Move to OAuth 2.0 for OpenStreetMap login

[dmpr0]

Description

The Operations Working Group is looking at what it take to deprecate HTTP Basic Auth and OAuth 1.0a in favour of OAuth 2.0 on the main API in order to improve security and reduce code maintenance.

Some of the libraries that the software powering the API relies on for OAuth 1.0a are unmaintained, there is currently a need to maintain two parallel OAuth interfaces, and HTTP Basic Auth requires bad password management practices. OAuth 2.0 libraries should be available for every major language.

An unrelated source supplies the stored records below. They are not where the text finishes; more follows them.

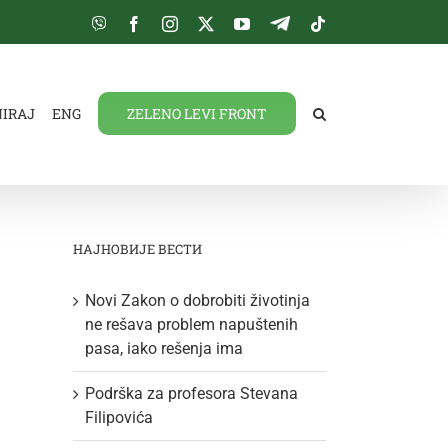
Viber
Facebook
Instagram
Twitter
YouTube
Telegram
Tiktok
NIRAJ
ENG
ZELENO LEVI FRONT
НАЈНОВИЈЕ ВЕСТИ
Novi Zakon o dobrobiti životinja
ne rešava problem napuštenih
pasa, iako rešenja ima
Podrška za profesora Stevana
Filipovića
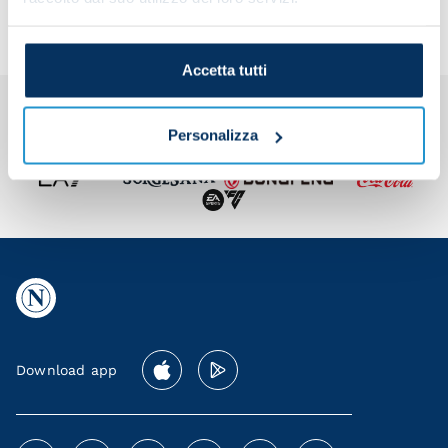
Accetta tutti
Personalizza
Download app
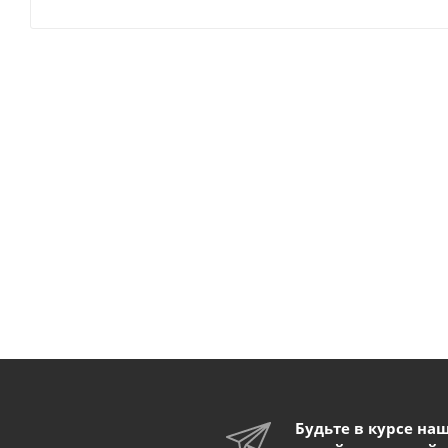
Будьте в курсе на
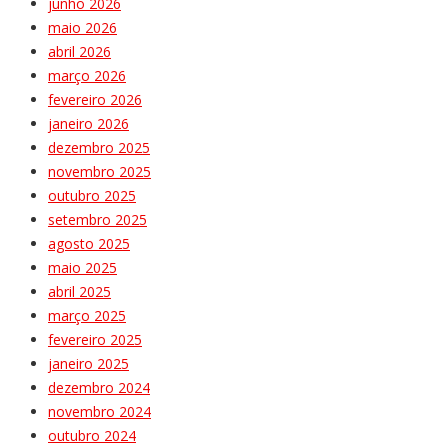
junho 2026
maio 2026
abril 2026
março 2026
fevereiro 2026
janeiro 2026
dezembro 2025
novembro 2025
outubro 2025
setembro 2025
agosto 2025
maio 2025
abril 2025
março 2025
fevereiro 2025
janeiro 2025
dezembro 2024
novembro 2024
outubro 2024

We do not yet have a timeline for this, but do not expect to shut off either this year. Before action is taken, we will send out more notifications. Deprecation may be incremental, e.g., we may shut off creation of new applications as an earlier step.

https://www.openstreetmap.org/user/pnorman/diary/401157

ToDo

iOS version is already use OAuth 2.0

• Use OAuth 2.0 for OSM login

[danieldegroot2]

See openstreetmap/operations#867

[mnalis]

Note critical days: openstreetmap/operations#867 (comment)

Repeating the announcement,
The Operations Working Group is shutting down OAuth 1.0a and HTTP Basic Auth in 2024. They have been deprecated since 2023 and their role in authorization has replaced by OAuth 2.0 which the standard authorization method for most systems. This change will have three key dates:

• March 1st, 2024: New OAuth 1.0a application registrations are disabled. Existing applications will not be impacted. HTTP Basic Auth will not be impacted.
• May 1st, 2024: Sysadmins will start brownouts to find applications that are still using OAuth 1.0a or HTTP Basic Auth
• June 1st, 2024: OAuth 1.0a and HTTP Basic Auth will be shut down.